问题描述
我正在尝试自学组装.我在 C、Java 和 Python 方面拥有多年的经验 - 但我无法在这方面取得任何进展,我即将放弃.
I'm trying to teach myself assembly. I've got years and year of experience with C, Java and Python- but I cant make ANY headway here and I'm about to give up.
所以,我下载了 uVision4,并假设我可以编写一个基本的汇编程序:
So, I downloaded uVision4, and assumed I could just write a basic assembly program:
MOV R1, #0x7F0E0C2D
MOV R3, #0x1048B3C5
ADCS R1, R3, ROR #0x18
END
那么,建立两个变量,做一个运算,大功告成.检查寄存器的输出和调试器的条件标志,当然.

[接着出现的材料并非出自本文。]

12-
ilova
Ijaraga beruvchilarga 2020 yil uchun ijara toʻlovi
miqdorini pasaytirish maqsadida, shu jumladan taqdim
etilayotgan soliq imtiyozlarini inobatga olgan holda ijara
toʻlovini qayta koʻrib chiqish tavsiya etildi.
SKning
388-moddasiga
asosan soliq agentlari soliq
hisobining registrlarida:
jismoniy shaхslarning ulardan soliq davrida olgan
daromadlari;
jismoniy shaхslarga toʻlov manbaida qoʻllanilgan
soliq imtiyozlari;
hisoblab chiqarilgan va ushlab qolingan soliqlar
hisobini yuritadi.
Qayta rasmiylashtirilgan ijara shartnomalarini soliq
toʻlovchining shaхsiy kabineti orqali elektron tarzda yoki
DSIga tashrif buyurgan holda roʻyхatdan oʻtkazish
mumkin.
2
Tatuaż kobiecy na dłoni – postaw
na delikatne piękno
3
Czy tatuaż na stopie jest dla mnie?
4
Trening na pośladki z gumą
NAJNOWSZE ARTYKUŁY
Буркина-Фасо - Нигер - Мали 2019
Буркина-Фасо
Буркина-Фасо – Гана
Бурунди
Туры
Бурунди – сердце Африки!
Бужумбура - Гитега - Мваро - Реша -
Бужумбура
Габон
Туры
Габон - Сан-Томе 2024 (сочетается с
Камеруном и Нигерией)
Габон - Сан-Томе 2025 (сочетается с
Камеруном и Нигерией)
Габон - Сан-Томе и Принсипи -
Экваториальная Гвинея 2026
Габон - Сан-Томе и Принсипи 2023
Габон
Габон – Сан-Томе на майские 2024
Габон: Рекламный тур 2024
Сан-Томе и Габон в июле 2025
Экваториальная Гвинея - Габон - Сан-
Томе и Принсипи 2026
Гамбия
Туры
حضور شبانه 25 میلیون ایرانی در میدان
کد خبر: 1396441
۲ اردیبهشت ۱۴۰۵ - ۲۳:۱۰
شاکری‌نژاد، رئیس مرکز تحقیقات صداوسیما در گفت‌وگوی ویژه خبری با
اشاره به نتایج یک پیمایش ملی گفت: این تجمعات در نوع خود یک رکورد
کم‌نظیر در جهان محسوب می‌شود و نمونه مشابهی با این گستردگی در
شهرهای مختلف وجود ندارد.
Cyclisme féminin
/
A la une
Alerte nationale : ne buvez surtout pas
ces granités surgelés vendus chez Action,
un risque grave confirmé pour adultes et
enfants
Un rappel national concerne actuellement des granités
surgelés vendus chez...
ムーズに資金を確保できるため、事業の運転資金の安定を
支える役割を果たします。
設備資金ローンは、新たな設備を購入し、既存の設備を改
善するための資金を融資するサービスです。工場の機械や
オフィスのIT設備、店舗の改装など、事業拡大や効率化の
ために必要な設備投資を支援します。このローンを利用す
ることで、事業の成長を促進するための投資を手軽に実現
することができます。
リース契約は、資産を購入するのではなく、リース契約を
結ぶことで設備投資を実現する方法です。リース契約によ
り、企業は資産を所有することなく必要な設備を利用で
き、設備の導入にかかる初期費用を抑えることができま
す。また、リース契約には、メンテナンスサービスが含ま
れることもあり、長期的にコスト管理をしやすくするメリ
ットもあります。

So, establish two variables, do an operation, done. Check the Registers for output and debugger for condition flags, surely.
显然,这是不可能的.
我创建文本文件,编写代码,保存为 .asm 文件,然后尝试构建 -
I create the text file, write my code, save as a .asm file, then try to build-
它讨厌那个.
好的,所以我新建一个项目,添加.asm文件,
Okay, so I create a new project, add the .asm file,
它拒绝了,显然要求我编写一个完整的设备驱动程序来做一个该死的你好世界.
And it refuses, demanding I apparently write an entire device driver to do a god damn hello world.
如何运行几行简单的代码来开始学习?
How can I run a simple couple lines of code to start learning?
推荐答案
我一直在我的 x86 桌面上做这样的事情,使用 gdb 单步代码.通常使用 x86 指令,但也适用于 ARM 交叉开发.使用 gcc -nostdlib foo.S
构建,它应该将默认入口点设置为 .text 部分的开头.不过,您确实会收到来自链接器的警告:
I do stuff like this all the time on my x86 desktop, using gdb to single-step code. Usually with x86 instructions, but it's doable for ARM cross-development, too. Build with gcc -nostdlib foo.S
, and it should set the default entry point to the beginning of your .text section. You do get a warning from the linker, though:
$ arm-linux-gnueabi-gcc -nostdlib arm-simple.S
/usr/lib/gcc-cross/arm-linux-gnueabi/5/../../../../arm-linux-gnueabi/bin/ld: warning: cannot find entry symbol _start; defaulting to 0000000000010098
我必须修改你的源代码才能组装.这是我的 arm-simple.S:
I had to modify your source for it to assemble. Here's my arm-simple.S:
.globl _start
_start: @ make debugging easier to have a symbol name
ldr R1, =#0x7F0E0C2D @ ARM immediate constants can't be arbitrary 32-bit values. Use the ldr reg, =value pseudo-op, which in this case assembles to a PC-relative load from a nearby literal pool. Often it can use mov reg, #imm or movn reg, #imm
ldr R3, =#0x1048B3C5
ADCS R1, R3, ROR #0x18
@END This isn't an instruction.
然后你可以使用gdb并在第一条指令处设置断点,运行它,单步执行.
Then you can use gdb and set a breakpoint at the first instruction, run it, and single step.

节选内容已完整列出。